*ACTIVITY*: The full set of entries is to be printed exactly, with pictures excluded.

Source data
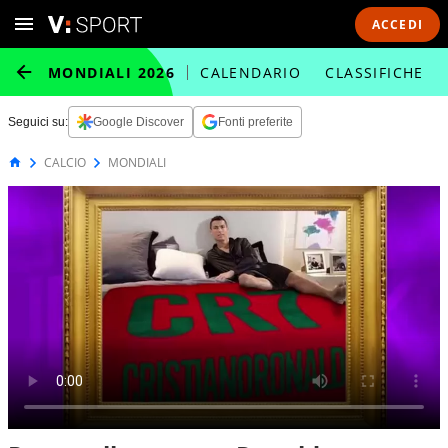
ACCEDI
MONDIALI 2026
CALENDARIO
CLASSIFICHE
Seguici su:
Google Discover
Fonti preferite
CALCIO
MONDIALI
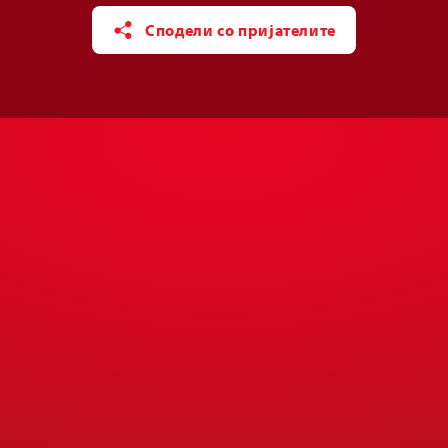
Сподели со пријателите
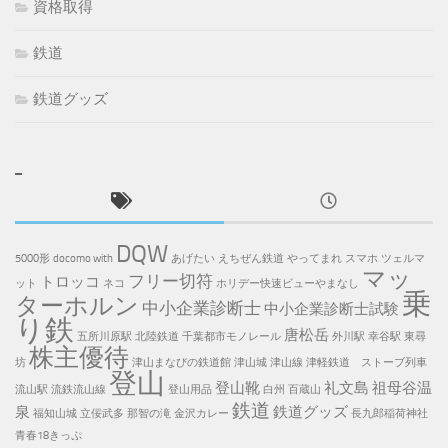
資格取得
鉄道
鉄道グッズ
DQW
5000形
docomo with
あげたい
えちぜん鉄道
やってまれ
スマホ
ツェルマ
マッ
フリー切符
トロッコ
ット
ネコ
ホリデー快速ビューやまなし
乗
ターホルン
中小企業診断士
中小企業診断士試験
り鉄
唐松岳
五所川原駅
北陸鉄道
千葉都市モノレール
外川駅
幸谷駅
東尋
株主優待
坊
津山まなびの鉄道館
津山城
津山線
津軽鉄道 ストーブ列車
登山
登山靴
礼文島
祖母谷温
流山駅
流鉄流山線
登山用品
白州
百蔵山
鉄道
泉
鉄道グッズ
福知山城
立佞武多
那智の滝
金沢カレー
長九郎稲荷神社
青春18きっぷ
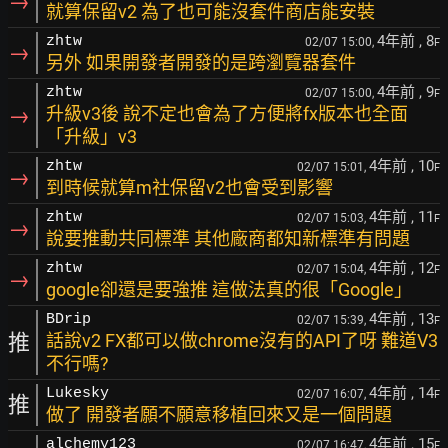
→
就算保留v2 為了也可能沒套件商店能安裝
4年前
, 8
zhtw
02/07 15:00,
F
→
另外 如果開發者開發的是跨瀏覽器套件
4年前
, 9
zhtw
02/07 15:00,
F
→
升級v3後 說不定也會為了方便將fx版本也全面
「升級」v3
4年前
, 10
zhtw
02/07 15:01,
F
→
到時候就算m社保留v2也會受到影響
4年前
, 11
zhtw
02/07 15:03,
F
→
說要推動共同標準 其他廠商都知新標準有問題
4年前
, 12
zhtw
02/07 15:04,
F
→
google卻還是要強推 這做法真的很「Google」
4年前
, 13
BDrip
02/07 15:39,
F
推
話說v2 FX都可以做chrome沒有的API了呀 難道V3
不行嗎?
4年前
, 14
Lukesky
02/07 16:07,
F
推
做了 開發者願不願意移植回來又是一個問題
4年前
, 15
alchemy123
02/07 16:47,
F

*RESULT BELOW*:
ACCEDI
MONDIALI 2026
CALENDARIO
CLASSIFICHE
Seguici su:
Google Discover
Fonti preferite
CALCIO
MONDIALI
Сподели со пријателите
資格取得
鉄道
鉄道グッズ
DQW
5000形
docomo with
あげたい
えちぜん鉄道
やってまれ
スマホ
ツェルマ
マッ
フリー切符
トロッコ
ット
ネコ
ホリデー快速ビューやまなし
乗
ターホルン
中小企業診断士
中小企業診断士試験
り鉄
唐松岳
五所川原駅
北陸鉄道
千葉都市モノレール
外川駅
幸谷駅
東尋
株主優待
坊
津山まなびの鉄道館
津山城
津山線
津軽鉄道 ストーブ列車
登山
登山靴
礼文島
祖母谷温
流山駅
流鉄流山線
登山用品
白州
百蔵山
鉄道
泉
鉄道グッズ
福知山城
立佞武多
那智の滝
金沢カレー
長九郎稲荷神社
青春18きっぷ
→
就算保留v2 為了也可能沒套件商店能安裝
4年前
, 8
zhtw
02/07 15:00,
F
→
另外 如果開發者開發的是跨瀏覽器套件
4年前
, 9
zhtw
02/07 15:00,
F
→
升級v3後 說不定也會為了方便將fx版本也全面
「升級」v3
4年前
, 10
zhtw
02/07 15:01,
F
→
到時候就算m社保留v2也會受到影響
4年前
, 11
zhtw
02/07 15:03,
F
→
說要推動共同標準 其他廠商都知新標準有問題
4年前
, 12
zhtw
02/07 15:04,
F
→
google卻還是要強推 這做法真的很「Google」
4年前
, 13
BDrip
02/07 15:39,
F
推
話說v2 FX都可以做chrome沒有的API了呀 難道V3
不行嗎?
4年前
, 14
Lukesky
02/07 16:07,
F
推
做了 開發者願不願意移植回來又是一個問題
4年前
, 15
alchemy123
02/07 16:47,
F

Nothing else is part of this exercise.